> Required work: Work through the entries below and show every line in which "design" is found.

===== Extracted material

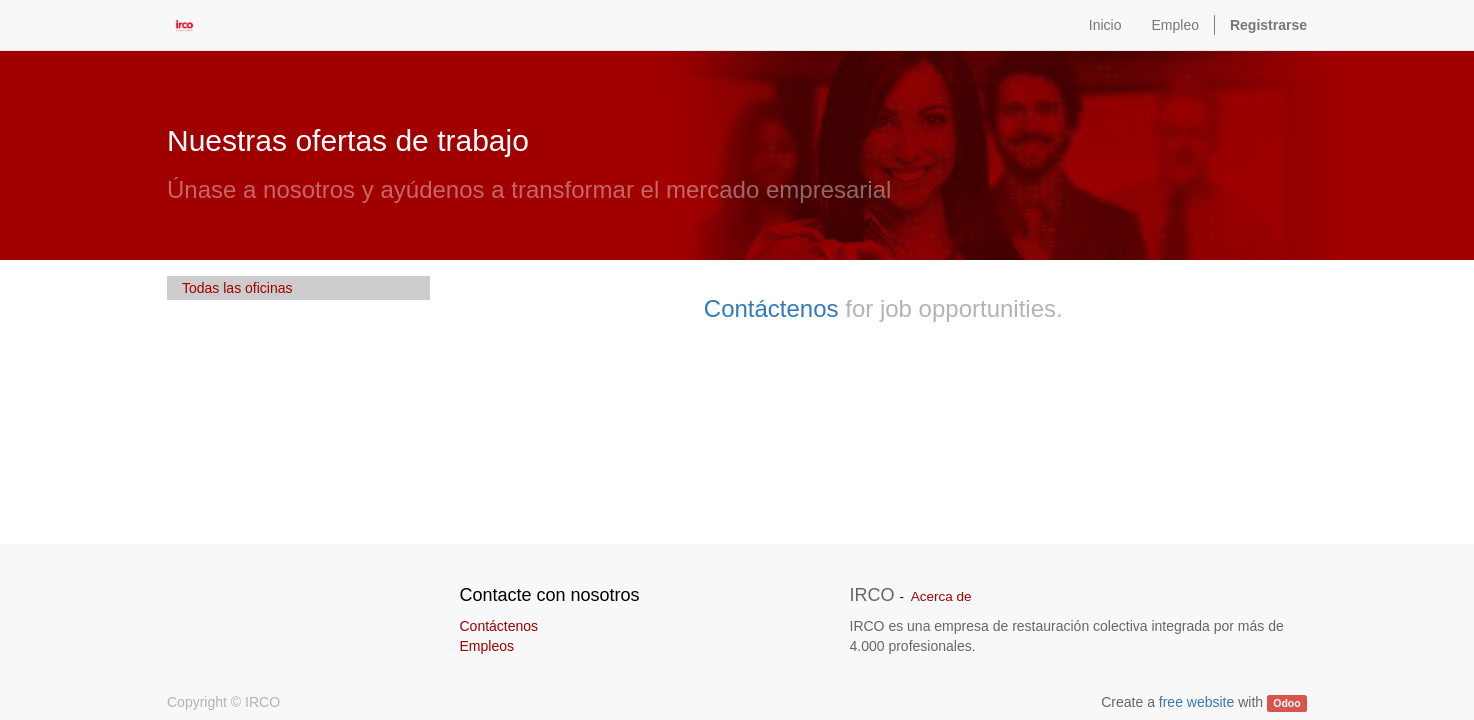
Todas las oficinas (237, 288)
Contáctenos (771, 308)
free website (1196, 702)
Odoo (1286, 703)
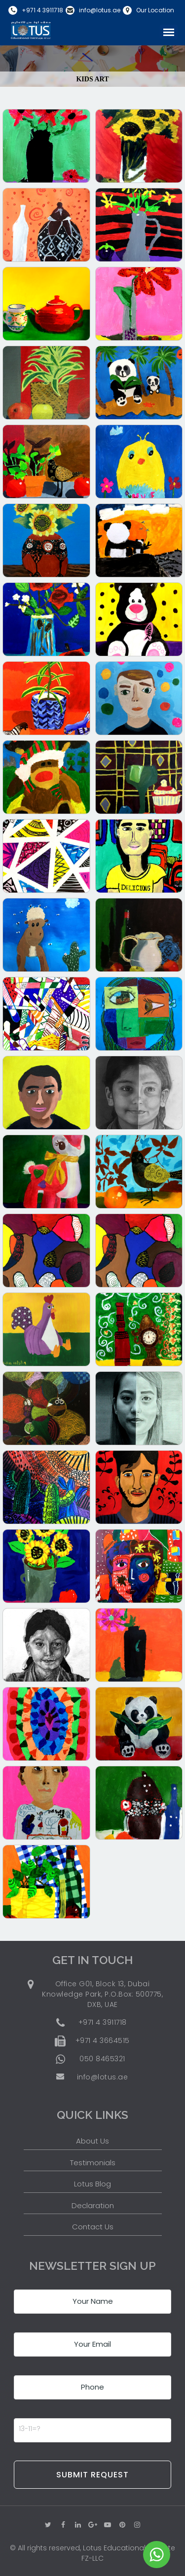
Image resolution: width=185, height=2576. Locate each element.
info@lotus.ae (99, 10)
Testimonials (92, 2162)
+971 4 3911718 (42, 10)
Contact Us (92, 2226)
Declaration (93, 2205)
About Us (92, 2141)
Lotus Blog (92, 2184)
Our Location (155, 10)
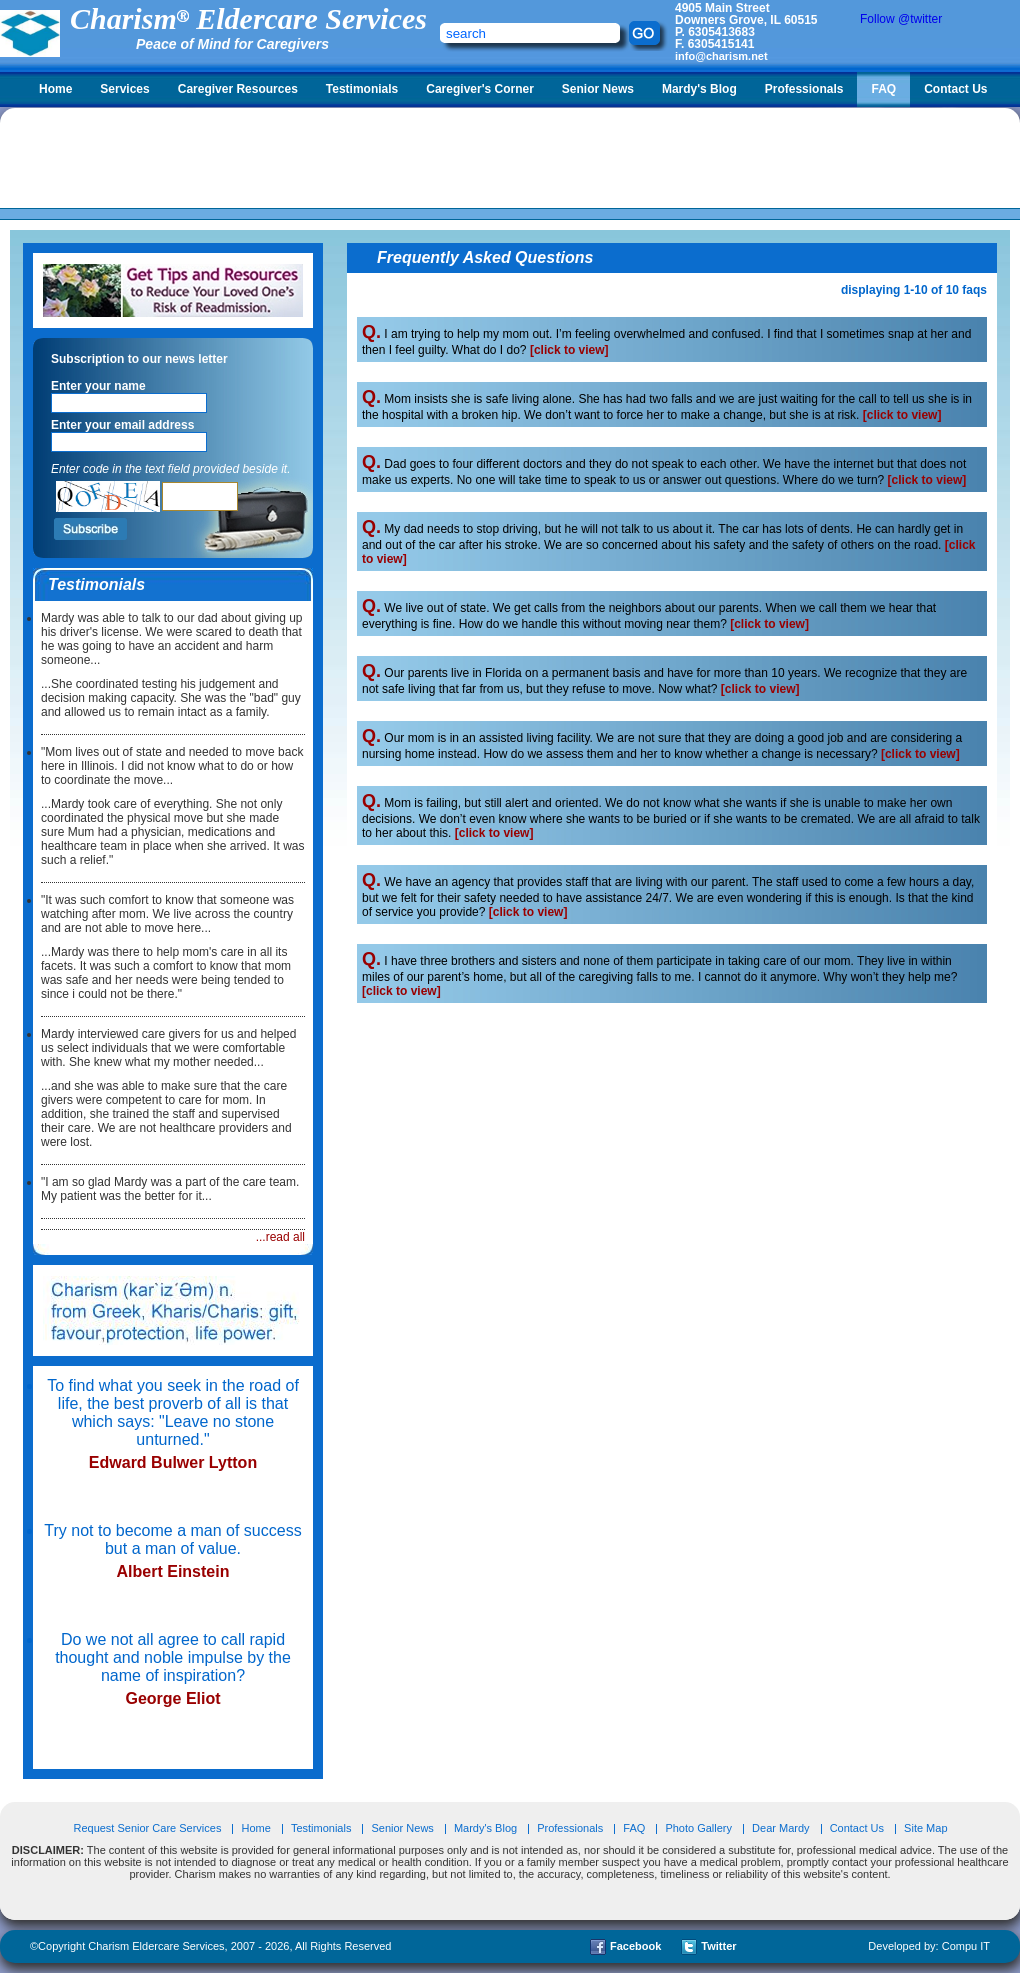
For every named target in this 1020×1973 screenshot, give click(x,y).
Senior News (598, 89)
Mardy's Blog (699, 89)
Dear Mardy (780, 1828)
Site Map (925, 1828)
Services (124, 89)
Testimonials (362, 89)
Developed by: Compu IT (929, 1946)
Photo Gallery (698, 1828)
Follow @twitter (901, 19)
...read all (280, 1237)
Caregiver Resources (238, 89)
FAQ (883, 89)
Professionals (804, 89)
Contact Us (955, 89)
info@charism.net (721, 56)
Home (55, 89)
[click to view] (569, 350)
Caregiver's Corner (480, 89)
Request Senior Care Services (148, 1828)
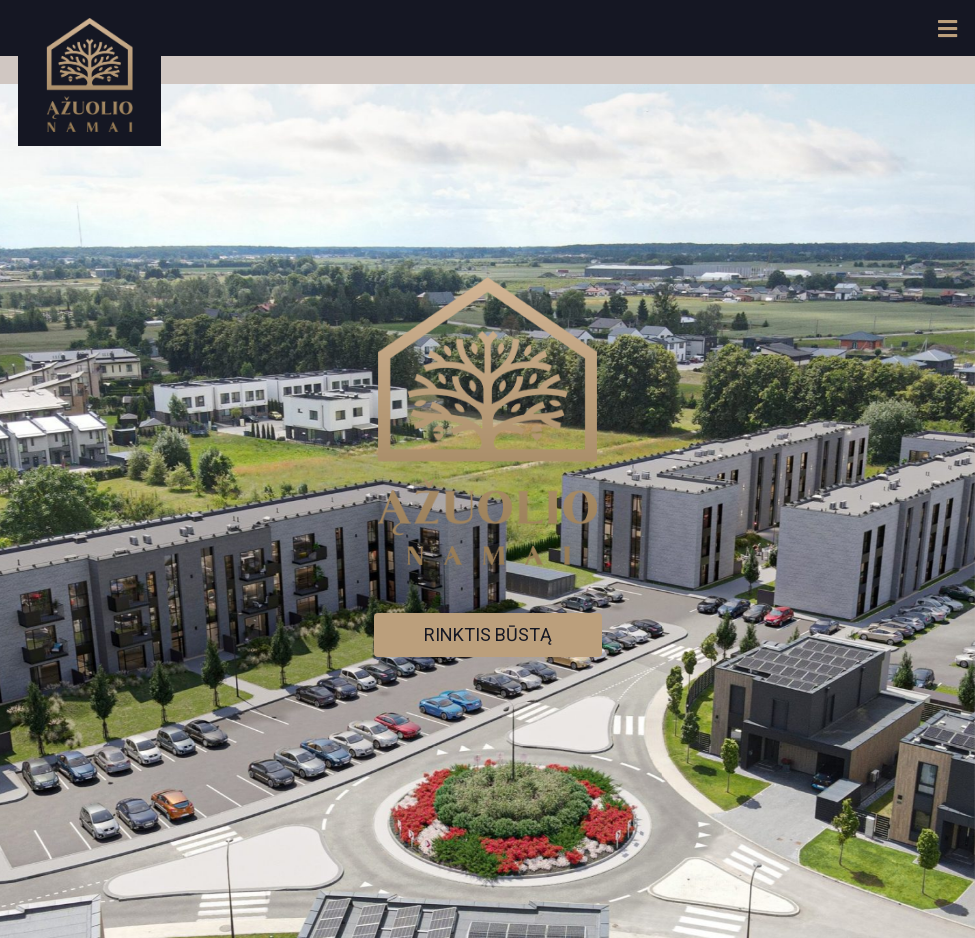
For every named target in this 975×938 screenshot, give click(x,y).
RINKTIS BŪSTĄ (488, 634)
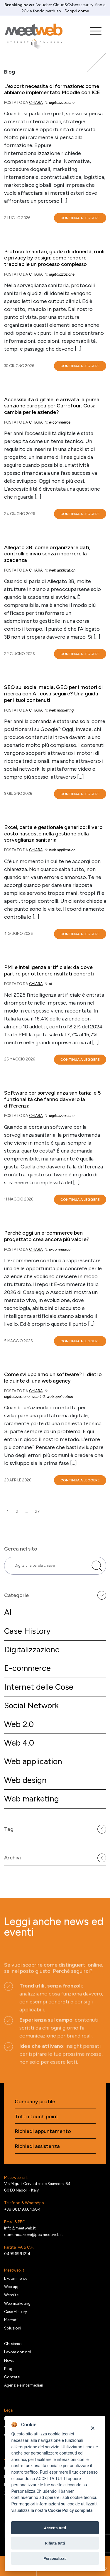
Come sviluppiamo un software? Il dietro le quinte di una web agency (53, 1377)
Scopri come (77, 11)
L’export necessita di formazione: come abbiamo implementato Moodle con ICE (52, 89)
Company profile (35, 2102)
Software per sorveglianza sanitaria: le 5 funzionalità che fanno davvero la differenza (52, 1099)
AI (8, 1612)
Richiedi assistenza (37, 2146)
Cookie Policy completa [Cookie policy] (70, 2510)
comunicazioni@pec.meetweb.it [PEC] (33, 2234)
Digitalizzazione (32, 1649)
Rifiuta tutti (55, 2543)
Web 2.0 (19, 1724)
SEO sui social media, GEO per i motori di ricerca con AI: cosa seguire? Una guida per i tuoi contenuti (53, 693)
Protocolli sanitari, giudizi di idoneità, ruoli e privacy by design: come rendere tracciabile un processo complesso (54, 258)
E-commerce (27, 1668)
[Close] (93, 2428)
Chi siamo (13, 2343)
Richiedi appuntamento (43, 2131)
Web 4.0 (19, 1743)
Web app (12, 2286)
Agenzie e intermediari (23, 2385)
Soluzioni (12, 2328)
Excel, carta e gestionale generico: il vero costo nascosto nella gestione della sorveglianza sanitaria (53, 833)
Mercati (11, 2319)
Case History (27, 1631)
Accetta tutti (55, 2527)
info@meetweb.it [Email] (20, 2228)
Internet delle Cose (38, 1687)
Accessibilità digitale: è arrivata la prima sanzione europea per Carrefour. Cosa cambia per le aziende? (51, 406)
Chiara (36, 102)
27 (37, 1511)
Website (11, 2294)
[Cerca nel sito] (97, 1566)
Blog (8, 2368)
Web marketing (31, 1799)
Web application (33, 1761)
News (9, 2360)
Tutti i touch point (36, 2117)
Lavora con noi (17, 2351)
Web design (25, 1780)
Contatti (12, 2376)
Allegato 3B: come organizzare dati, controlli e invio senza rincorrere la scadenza (47, 553)
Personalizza (23, 2491)
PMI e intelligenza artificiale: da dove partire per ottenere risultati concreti (49, 970)
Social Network (31, 1705)
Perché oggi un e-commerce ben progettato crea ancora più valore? (46, 1236)
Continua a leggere (80, 218)
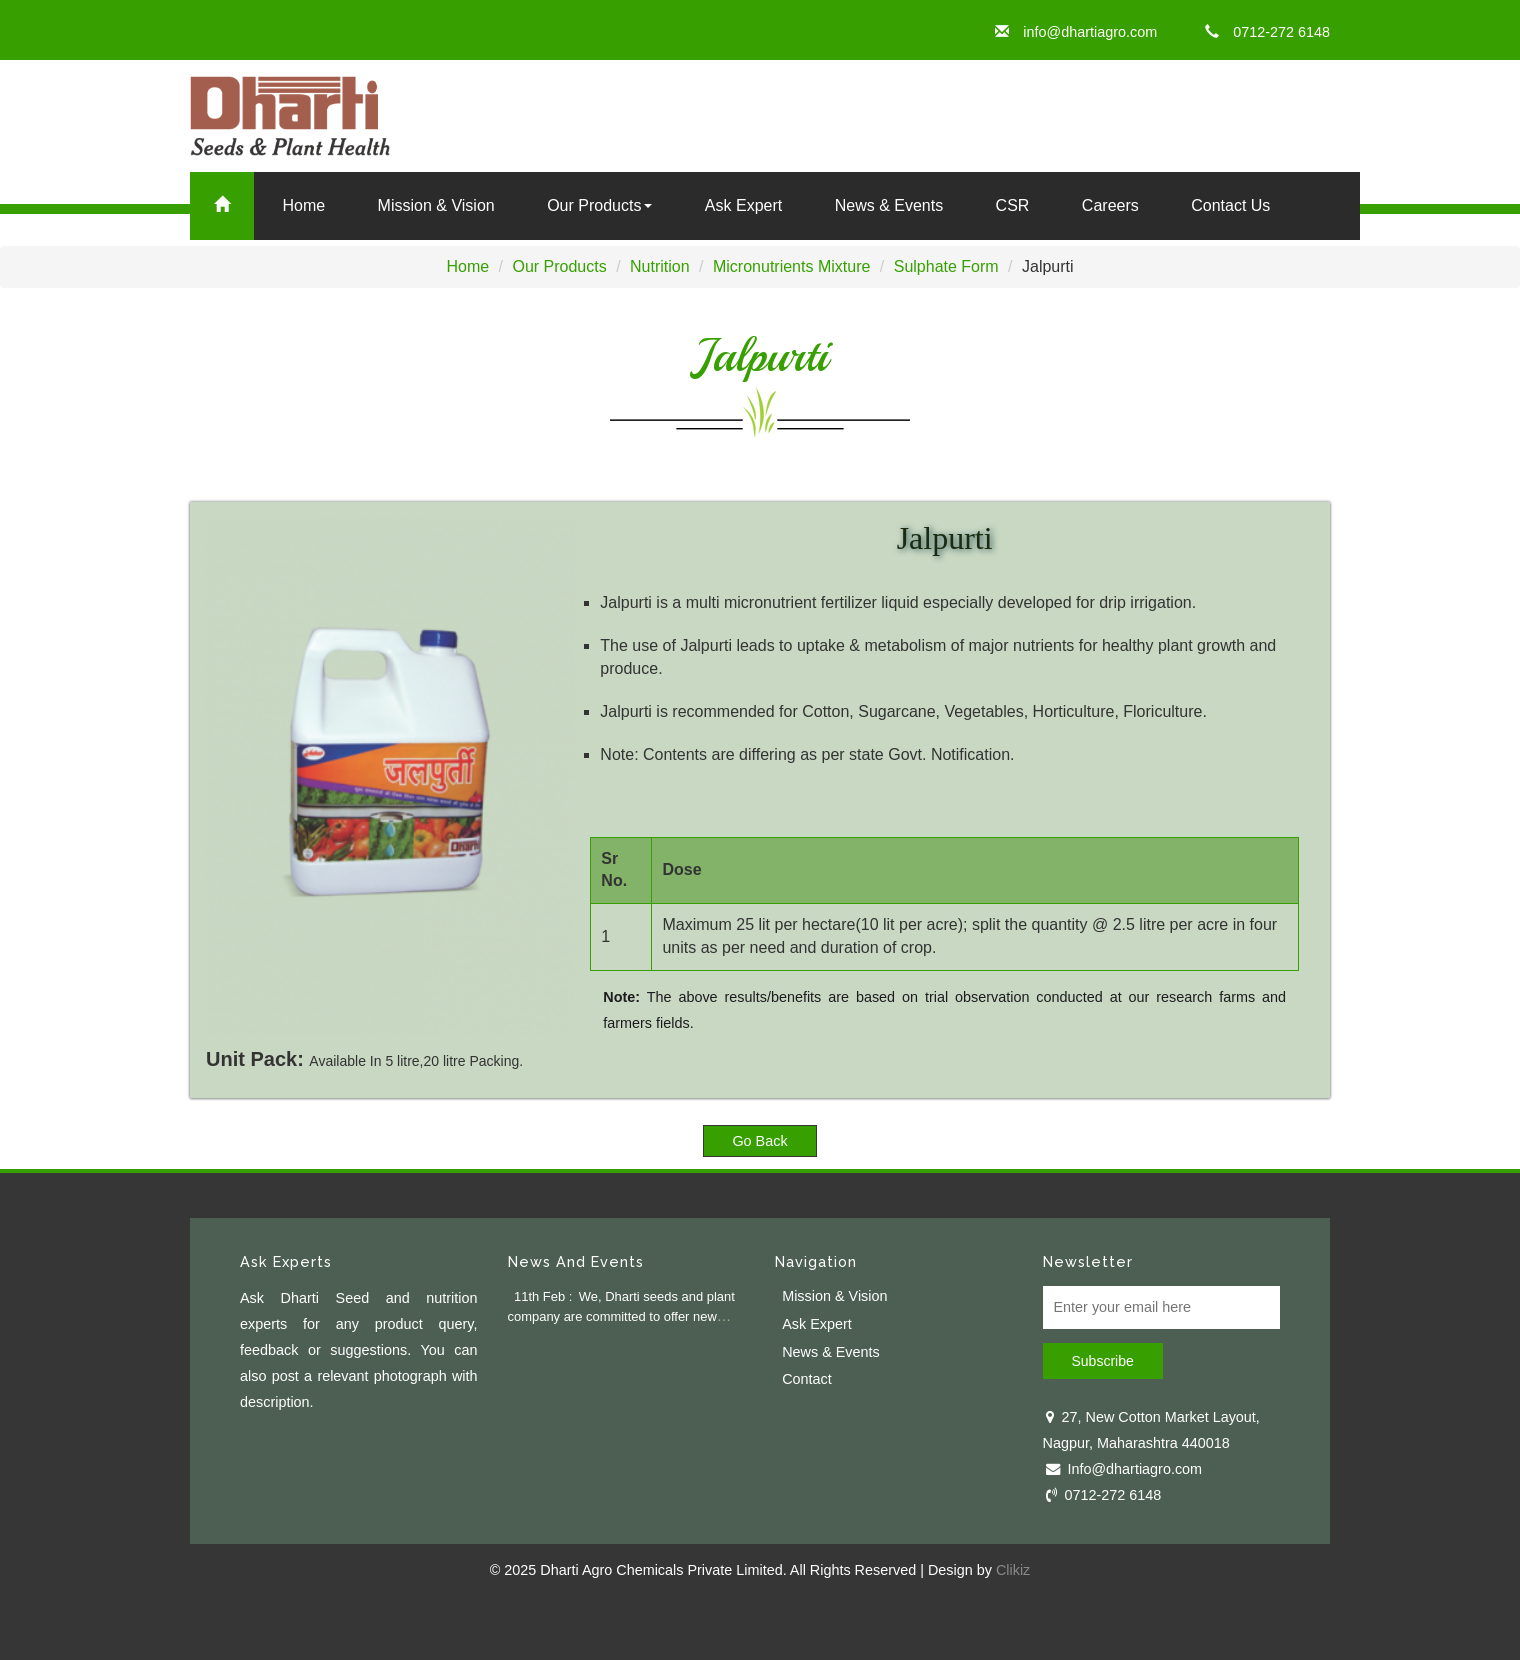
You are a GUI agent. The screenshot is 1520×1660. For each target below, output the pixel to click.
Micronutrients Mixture (791, 266)
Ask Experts (286, 1261)
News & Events (889, 205)
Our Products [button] (599, 205)
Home (303, 205)
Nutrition (660, 266)
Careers (1110, 205)
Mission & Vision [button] (436, 205)
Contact (807, 1379)
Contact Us (1230, 205)
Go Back (759, 1141)
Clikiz (1013, 1570)
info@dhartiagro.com (1076, 32)
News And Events (576, 1261)
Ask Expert (743, 205)
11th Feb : (543, 1296)
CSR (1013, 205)
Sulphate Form (946, 266)
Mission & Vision (834, 1296)
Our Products (559, 266)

==========

> Solution for this problem:
Protocolli sanitari, giudizi di idoneità, ruoli e privacy by design: come rendere tracciabile un processo complesso (54, 258)
Web design (25, 1780)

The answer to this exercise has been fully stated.